Y-a-t-il des innovations qui peuvent être apportées par des petits acteurs comme 42Gears, dont parle le Magic Quadrant ? Quelle est votre vision pour le futur de l’UEM ?
De tout temps il y a eu des acteurs de niche. On peut parler d’Ivanti qui à travers l’offre Landesk connaît bien la gestion des devices poste de travail, ou également de SOTI, spécialisé dans le management des postes de travail durcis.
« Qu’il y ait des nouveaux acteurs, c’est la vie des marchés à forte croissance. N’oublions pas qu’il se vend à peu près 1 milliard et demi par an de device mobile, ce qui génère des initiatives business.
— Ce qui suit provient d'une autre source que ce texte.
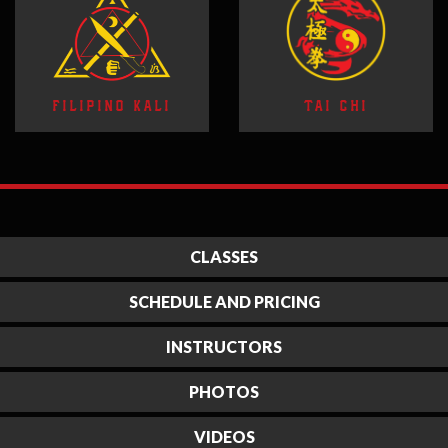
FILIPINO KALI
TAI CHI
CLASSES
SCHEDULE AND PRICING
INSTRUCTORS
PHOTOS
VIDEOS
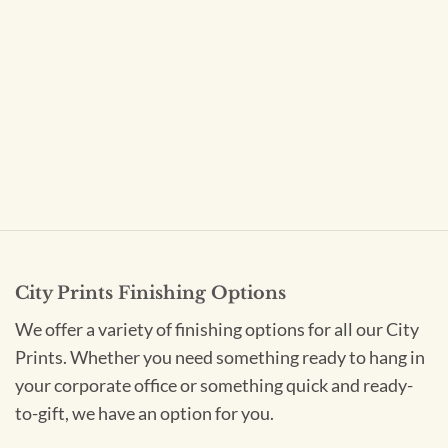
City Prints Finishing Options
We offer a variety of finishing options for all our City
Prints. Whether you need something ready to hang in
your corporate office or something quick and ready-
to-gift, we have an option for you.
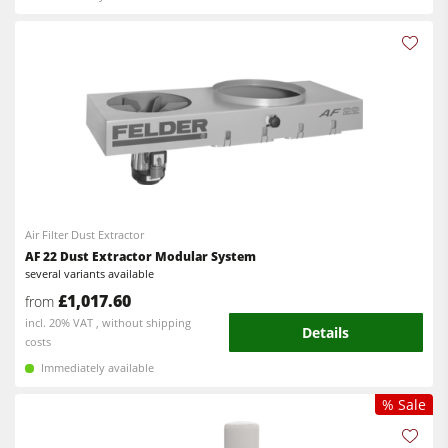
Air Filter Dust Extractor
AF 22 Dust Extractor Modular System
several variants available
£1,017.60
from
incl. 20% VAT , without shipping
Details
costs
Immediately available
% Sale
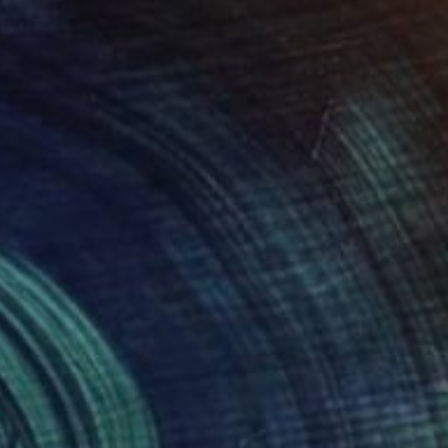
$2,035
"Birdie waiting for freedom" Painting
Eleonora Escalante, El Salvador
Watercolor on Paper
15 x 22 in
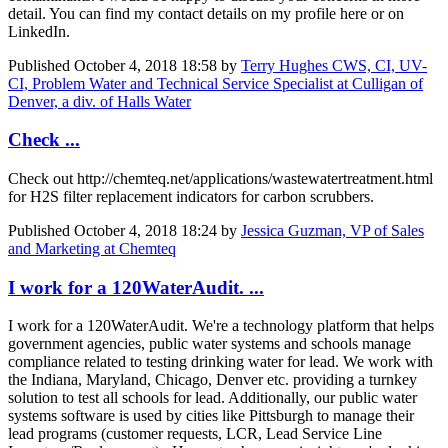
detail. You can find my contact details on my profile here or on
LinkedIn.
Published
October 4, 2018 18:58
by
Terry Hughes CWS, CI, UV-
CI, Problem Water and Technical Service Specialist at Culligan of
Denver, a div. of Halls Water
Check ...
Check out http://chemteq.net/applications/wastewatertreatment.html
for H2S filter replacement indicators for carbon scrubbers.
Published
October 4, 2018 18:24
by
Jessica Guzman, VP of Sales
and Marketing at Chemteq
I work for a 120WaterAudit. ...
I work for a 120WaterAudit. We're a technology platform that helps
government agencies, public water systems and schools manage
compliance related to testing drinking water for lead. We work with
the Indiana, Maryland, Chicago, Denver etc. providing a turnkey
solution to test all schools for lead. Additionally, our public water
systems software is used by cities like Pittsburgh to manage their
lead programs (customer requests, LCR, Lead Service Line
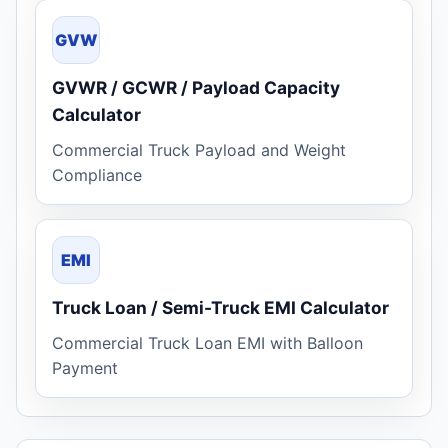
GVW
GVWR / GCWR / Payload Capacity
Calculator
Commercial Truck Payload and Weight
Compliance
EMI
Truck Loan / Semi-Truck EMI Calculator
Commercial Truck Loan EMI with Balloon
Payment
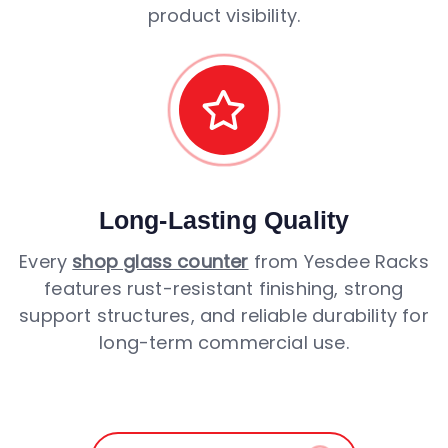
product visibility.
Long-Lasting Quality
Every
shop glass counter
from Yesdee Racks
features rust-resistant finishing, strong
support structures, and reliable durability for
long-term commercial use.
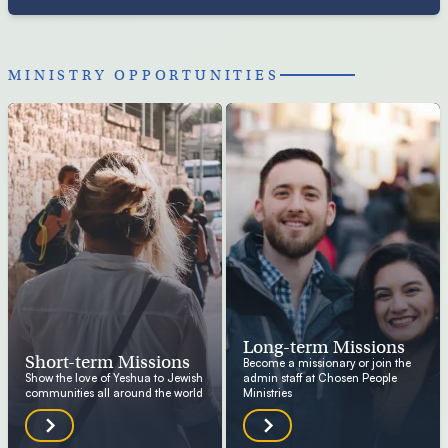
MINISTRY OPPORTUNITIES
Long-term Missions
Short-term Missions
Become a missionary or join the
Show the love of Yeshua to Jewish
admin staff at Chosen People
communities all around the world
Ministries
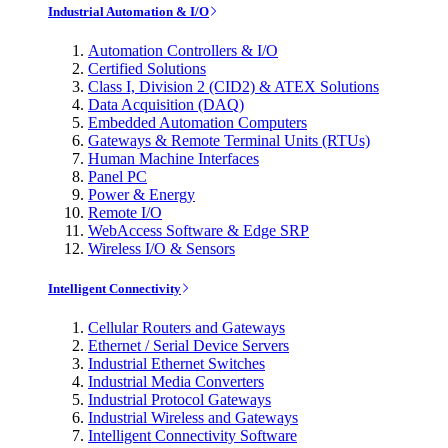
Industrial Automation & I/O
Automation Controllers & I/O
Certified Solutions
Class I, Division 2 (CID2) & ATEX Solutions
Data Acquisition (DAQ)
Embedded Automation Computers
Gateways & Remote Terminal Units (RTUs)
Human Machine Interfaces
Panel PC
Power & Energy
Remote I/O
WebAccess Software & Edge SRP
Wireless I/O & Sensors
Intelligent Connectivity
Cellular Routers and Gateways
Ethernet / Serial Device Servers
Industrial Ethernet Switches
Industrial Media Converters
Industrial Protocol Gateways
Industrial Wireless and Gateways
Intelligent Connectivity Software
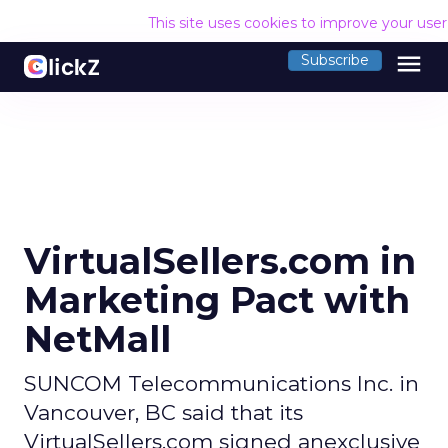
This site uses cookies to improve your use
menu
Subscribe
VirtualSellers.com in
Marketing Pact with
NetMall
SUNCOM Telecommunications Inc. in
Vancouver, BC said that its
VirtualSellers.com signed anexclusive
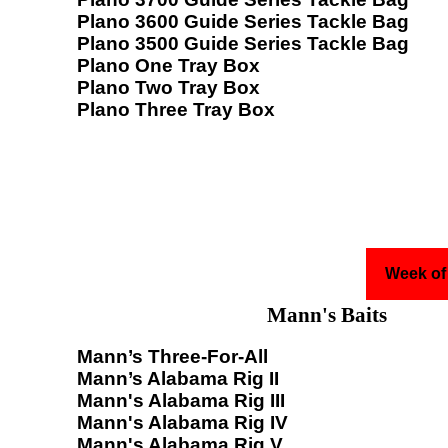
Plano 3600 Guide Series Tackle Bag
Plano 3500 Guide Series Tackle Bag
Plano One Tray Box
Plano Two Tray Box
Plano Three Tray Box
Week of
Mann's Baits
Mann’s Three-For-All
Mann’s Alabama Rig II
Mann's Alabama Rig III
Mann's Alabama Rig IV
Mann's Alabama Rig V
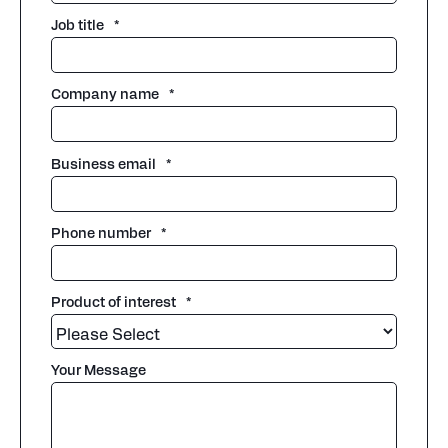
Job title
*
Company name
*
Business email
*
Phone number
*
Product of interest
*
Your Message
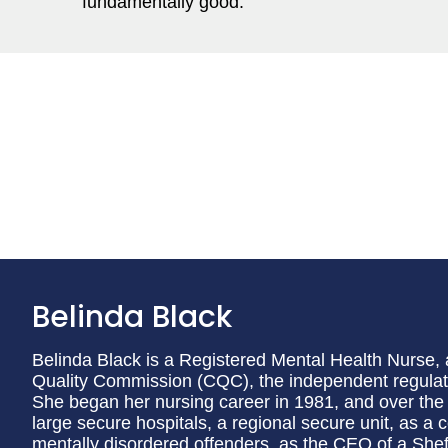
fundamentally good.
Belinda Black
Belinda Black is a Registered Mental Health Nurse, 
Quality Commission (CQC), the independent regulato
She began her nursing career in 1981, and over the 
large secure hospitals, a regional secure unit, as a co
mentally disordered offenders, as the CEO of a Sheff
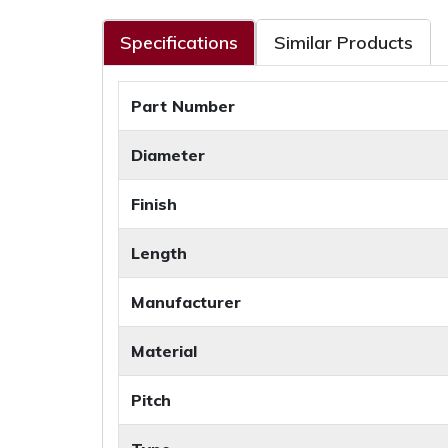
Specifications
Similar Products
Part Number
Diameter
Finish
Length
Manufacturer
Material
Pitch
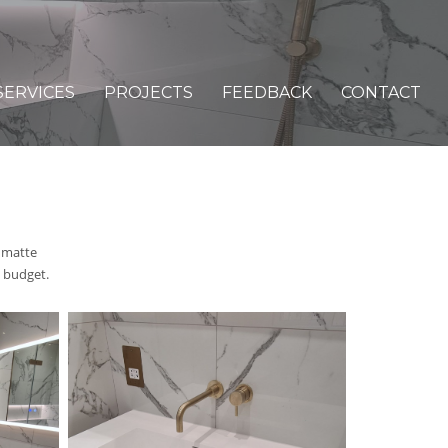
SERVICES
PROJECTS
FEEDBACK
CONTACT
 matte
 budget.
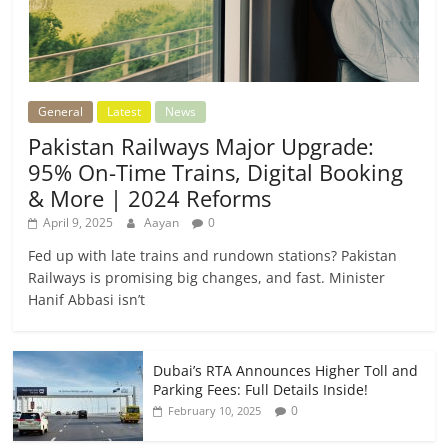
General
Latest
News
Pakistan Railways Major Upgrade:
95% On-Time Trains, Digital Booking
& More | 2024 Reforms
April 9, 2025
Aayan
0
Fed up with late trains and rundown stations? Pakistan
Railways is promising big changes, and fast. Minister
Hanif Abbasi isn’t
Dubai’s RTA Announces Higher Toll and
Parking Fees: Full Details Inside!
0
February 10, 2025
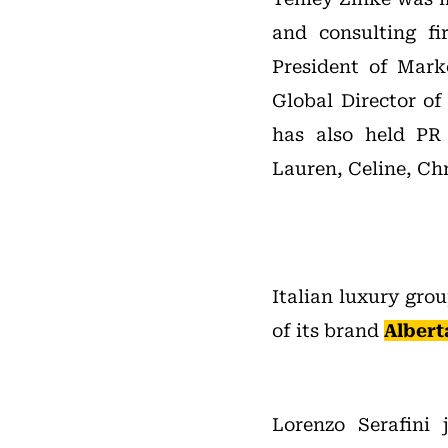
and consulting fi
President of Mark
Global Director of
has also held PR
Lauren, Celine, Ch
Italian luxury gro
of its brand
Albert
Lorenzo Serafini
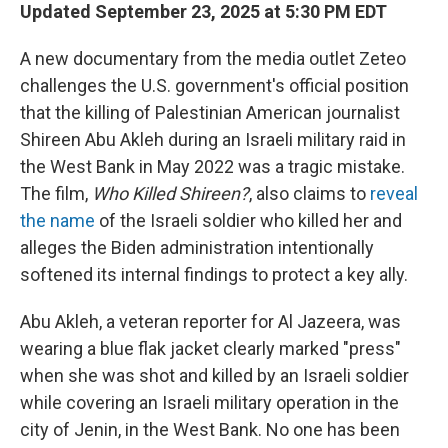
Updated September 23, 2025 at 5:30 PM EDT
A new documentary from the media outlet Zeteo
challenges the U.S. government's official position
that the killing of Palestinian American journalist
Shireen Abu Akleh during an Israeli military raid in
the West Bank in May 2022 was a tragic mistake.
The film,
Who Killed Shireen?
, also claims to
reveal
the name
of the Israeli soldier who killed her and
alleges the Biden administration intentionally
softened its internal findings to protect a key ally.
Abu Akleh, a veteran reporter for Al Jazeera, was
wearing a blue flak jacket clearly marked "press"
when she was shot and killed by an Israeli soldier
while covering an Israeli military operation in the
city of Jenin, in the West Bank. No one has been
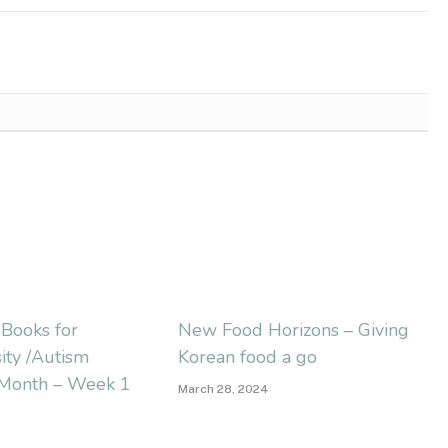
s Books for
New Food Horizons – Giving
ity /Autism
Korean food a go
Month – Week 1
March 28, 2024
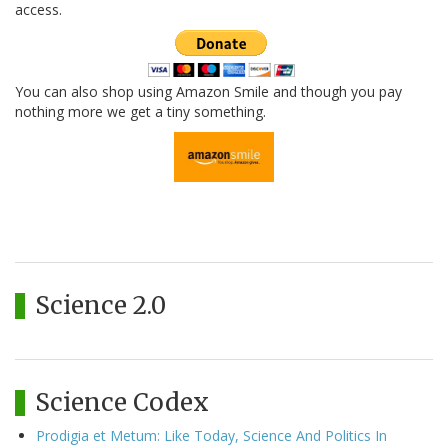
access.
You can also shop using Amazon Smile and though you pay
nothing more we get a tiny something.
Science 2.0
Science Codex
Prodigia et Metum: Like Today, Science And Politics In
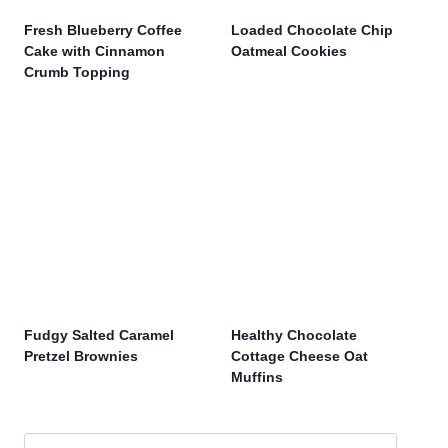
Fresh Blueberry Coffee
Loaded Chocolate Chip
Cake with Cinnamon
Oatmeal Cookies
Crumb Topping
Fudgy Salted Caramel
Healthy Chocolate
Pretzel Brownies
Cottage Cheese Oat
Muffins
Search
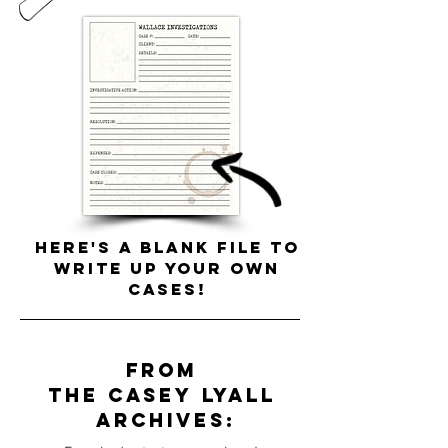
Here's a blank file to
write up your own
cases!
from
the
Casey
Lyall
archives:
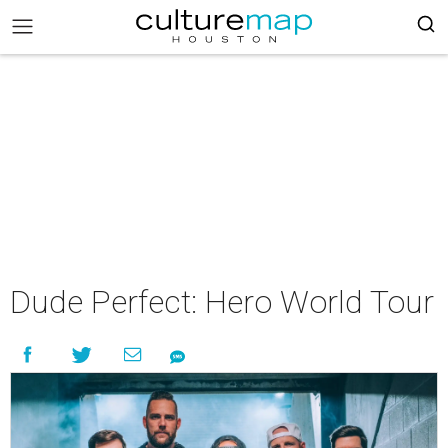
Dude Perfect: Hero World Tour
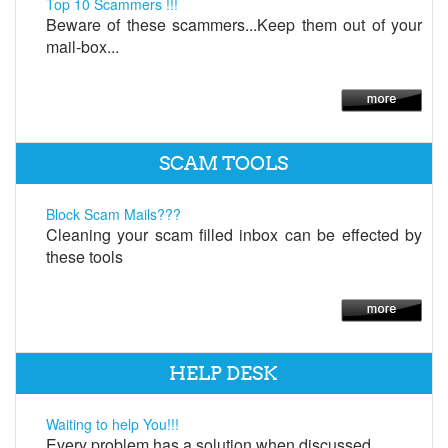
Top 10 Scammers !!!
Beware of these scammers...Keep them out of your
mail-box...
SCAM TOOLS
Block Scam Mails???
Cleaning your scam filled inbox can be effected by
these tools
HELP DESK
Waiting to help You!!!
Every problem has a solution when discussed.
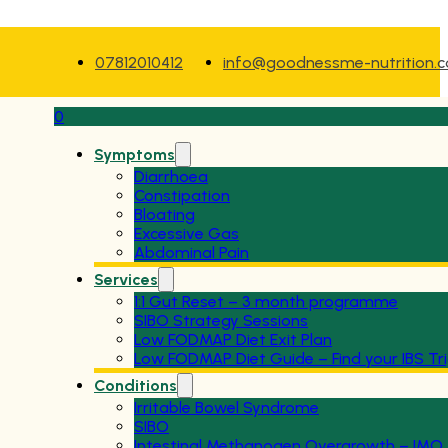
07812010412
info@goodnessme-nutrition.
0
Symptoms
Diarrhoea
Constipation
Bloating
Excessive Gas
Abdominal Pain
Services
1:1 Gut Reset – 3 month programme
SIBO Strategy Sessions
Low FODMAP Diet Exit Plan
Low FODMAP Diet Guide – Find your IBS Tr
Conditions
Irritable Bowel Syndrome
SIBO
Intestinal Methanogen Overgrowth – IMO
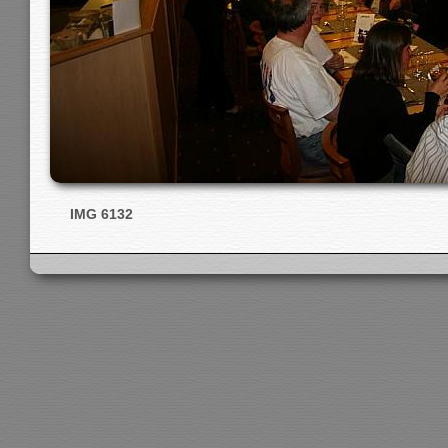
IMG 6132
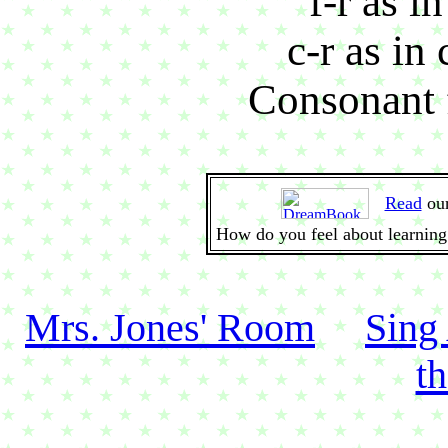
f-r as in
c-r as in
Consonant f
Read
ou
How do you feel about learning
Mrs. Jones' Room
Sing
t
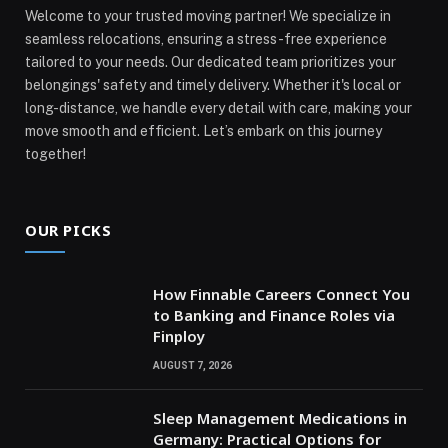
Welcome to your trusted moving partner! We specialize in
seamless relocations, ensuring a stress-free experience
tailored to your needs. Our dedicated team prioritizes your
belongings' safety and timely delivery. Whether it's local or
long-distance, we handle every detail with care, making your
move smooth and efficient. Let’s embark on this journey
together!
OUR PICKS
How Finnable Careers Connect You
to Banking and Finance Roles via
Finploy
AUGUST 7, 2026
Sleep Management Medications in
Germany: Practical Options for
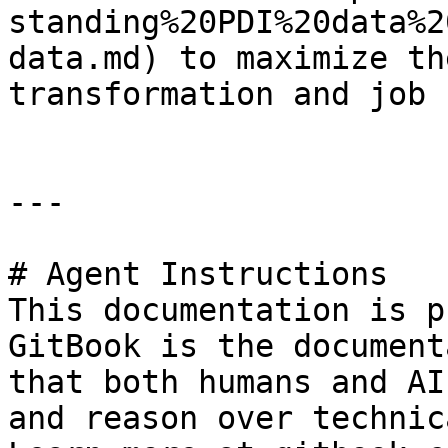
standing%20PDI%20data%2
data.md) to maximize th
transformation and job 
---

# Agent Instructions

This documentation is p
GitBook is the document
that both humans and AI
and reason over technic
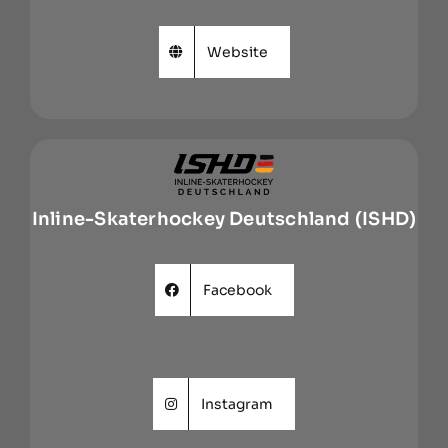
Website
Inline-Skaterhockey Deutschland (ISHD)
Facebook
Instagram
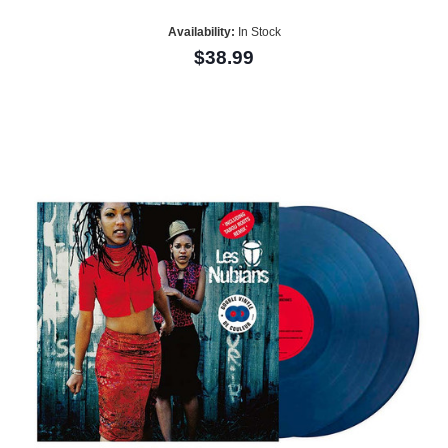
Availability:
In Stock
$38.99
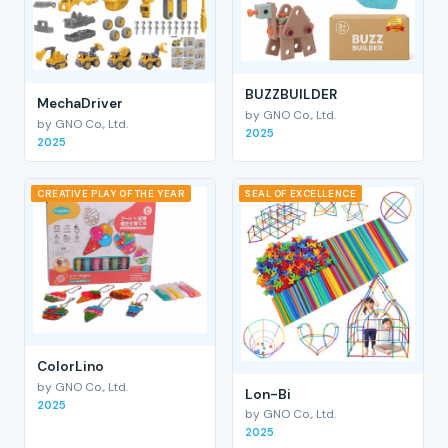
BUZZBUILDER
MechaDriver
by GNO Co., Ltd.
by GNO Co., Ltd.
2025
2025
CREATIVE PLAY OF THE YEAR
SEAL OF EXCELLENCE
ColorLino
by GNO Co., Ltd.
Lon-Bi
2025
by GNO Co., Ltd.
2025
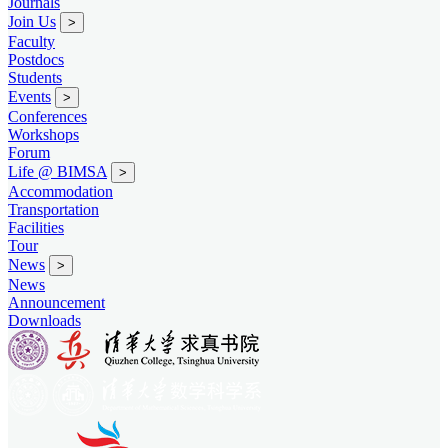
Journals
Join Us
>
Faculty
Postdocs
Students
Events
>
Conferences
Workshops
Forum
Life @ BIMSA
>
Accommodation
Transportation
Facilities
Tour
News
>
News
Announcement
Downloads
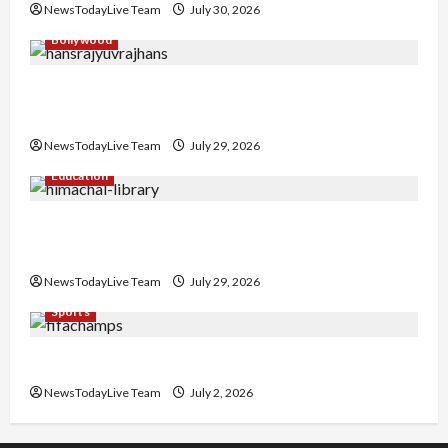
NewsTodayLive Team
July 30, 2026
Bollywood
Hans Raj Hans New Punjabi Song ‘Aaja Dowen
Nachiye’ at CU
NewsTodayLive Team
July 29, 2026
Education
Community Library for Free in Himachal
Pradesh
NewsTodayLive Team
July 29, 2026
Sports
FIFA World Cup 2026 Top 10 Goal Scorers
NewsTodayLive Team
July 2, 2026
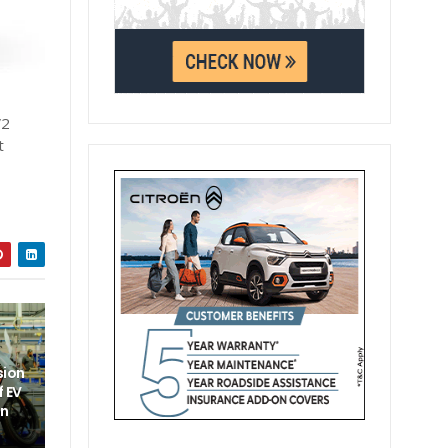
V2
t
sion
f EV
un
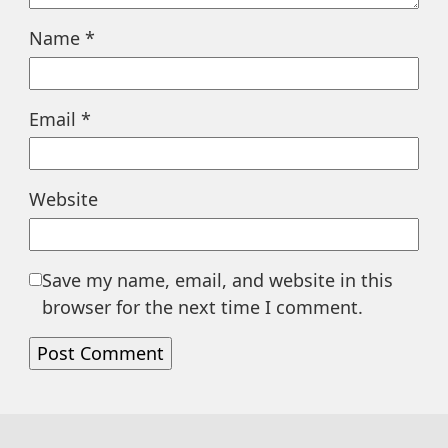
Name
*
Email
*
Website
Save my name, email, and website in this
browser for the next time I comment.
Mais indéniablement, deux entreprises aujourd’hui se détachent et ont des parts de marché très importantes, une base installée très importante qui se compte en millions de device managés« , souligne Eric.
En conclusion, une vision pour les 5 prochaines années et une séparation entre deux mondes :
- D’une part le monde des entreprises de plus petite taille dont les usages sont très proches de toute la suite Office 365 et des outils connexes, qui auront plutôt tendance à se diriger vers la solution de Microsoft qui gère bien ce type de device
- Et d’autre part, les entreprises plus grandes, qui auront un patrimoine applicatif à gérer et des grandes différences dans leur parc de postes de travail, qui auront plutôt tendance à partir sur la solution Workspace one de VMware, d’autant que celle-ci intègre la gestion du poste de travail virtuel (VDI), ce qui est très important, comme on le voit aujourd’hui, notamment pendant cette période de pandémie, où les entreprises qui ont accès à ce type de technologie sont les mieux loties pour gérer cette crise et le télétravail (lire à ce sujet dans ce même dossier, l’article Poste de travail virtuel (VDI) : votre ordinateur dans le nuage).
Derrière ces aspects un peu plus techniques qu’à l’habitude, se joue le futur du poste de travail. C’est de ce futur que dépendra la manière dont vous travaillerez dans ce futur où travail à distance et mobilité sont amenés à jouer un rôle sans cesse plus important.